A sticking point among a lot of ID/Creationists seems to be whether information can be generated by a non-intelligent process.

Computer chess provides a very dramatic example. Previously, chess-playing algorithms were designed by software developers in concert with strong human players. In 2017, however, the AlphaZero program was created by initializing a neural net with the rules of chess, and then having it play millions of games against itself, updating its neural net with each game. After 24 hours of such self-play, AlphaZero won a 100-game match against Stockfish, the currently strongest human-designed algorithm, with the score of 28 wins, 82 draws, no losses. (It was not allowed to update its net based on its games with Stockfish, so did not “learn” from playing the champion; all it had was its experience playing against itself.)

You can read about this at: (preprint of paper subsequently published in Science)

This approach works because, while the question of whether a chess move is good or bad is extremely difficult, the question of whether a terminal position in a game is a win, loss or draw is easy to determine: there is a clear “fitness criterion”. The algorithm played like a blithering idiot at first, but versions of its net that had more successful weightings rapidly outcompeted the others, and its play became steadily more “purposeful.” Interestingly, there was some apparent recapitulation of human improvement in chess: AlphaZero had an early infatuation with opening variations which had been abandoned by the top human players, but like the humans, eventually moved away from them. (I got some teasing over this, as my favorite opening variation is one of those that AlphaZero discarded as it “matured.”)

People have asked whether the programmers “cheated” and snuck some chess knowledge, beyond the rules, into AlphaZero.
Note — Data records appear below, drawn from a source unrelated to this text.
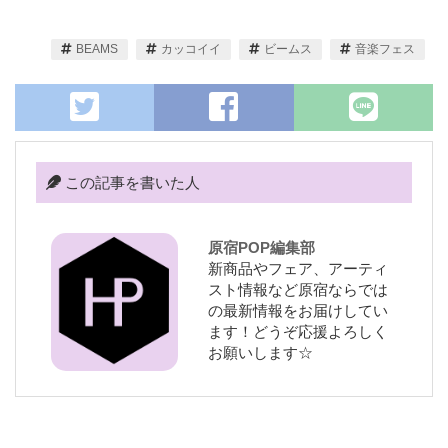
BEAMS
カッコイイ
ビームス
音楽フェス
この記事を書いた人
原宿POP編集部
新商品やフェア、アーティ
スト情報など原宿ならでは
の最新情報をお届けしてい
ます！どうぞ応援よろしく
お願いします☆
But AlphaZero calculates substantially fewer positions per second than Stockfish (a major handicap) and yet outperforms it. If we knew how to make an algorithm that much better than Stockfish by human design, we’d have done so – there is a substantial prize involved in winning the World Computer Chess Championship, as well as prestige.
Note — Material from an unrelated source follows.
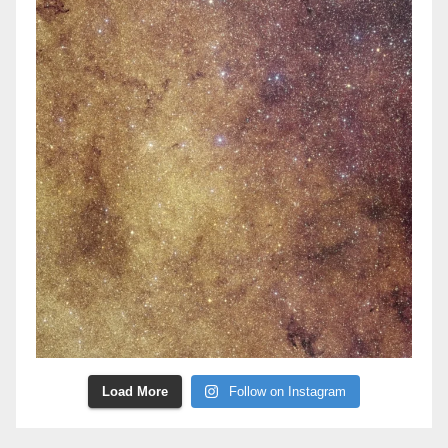
Load More
Follow on Instagram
The human World Champion, among others, studied AlphaZero’s games and noted that its style is different from both previous AIs and top human players. It is amazingly willing to give up its pieces for what a human would consider to be a transient initiative. Playing over the games, one gets the feeling that “no one ever told it” the relative values of the pieces. The World Champion hopes to incorporate lessons learned from AlphaZero’s games into his own play. (It would take a better player than myself to say whether he is succeeding.)
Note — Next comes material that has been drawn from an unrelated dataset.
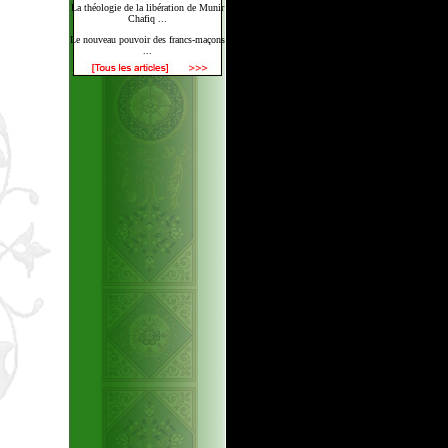
La théologie de la libération de Munir
Chafiq ...
Le nouveau pouvoir des francs-maçons
...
So, AlphaZero began with the basic rules of chess and a randomized neural net, and ended with a highly sophisticated algorithm adapted to winning chess games. (Its sibling AlphaZero Go did the same thing in go, which is felt to be the more difficult game.) Hasn’t there been a gain of information here?

The information, as Joe Felsenstein points out, did not come “from nothing.” A lot of energy had to be input to play all those training games. But it didn’t come from pre-existing information. Pouring energy into a system with a low information content has generated a system with a higher information content, at least for an intuitive understanding of “information.” Certainly the functionality of the system has increased. The version of AlphaZero that had only 3 hours of play time to develop its neural net loses, every time, to the one that had 9 hours. That’s a pretty clear “fitness” difference.

Key to AlphaZero’s success was the ability to run it in parallel on a large computer cluster, enabling the huge number of games needed to be accomplished quickly. A large biological population has the same quality: it consists of a whole lot of interactions being evaluated “in parallel.”

To me this pretty dramatically answers the question of whether information content can increase. Clearly it did: the terminal state of AlphaZero knows how to play chess with superhuman ability, whereas the starting state knew nothing but how to make a legal move and determine if that terminated the game and if so, with what outcome (i.e. it knew a checkmate when it stumbled into one).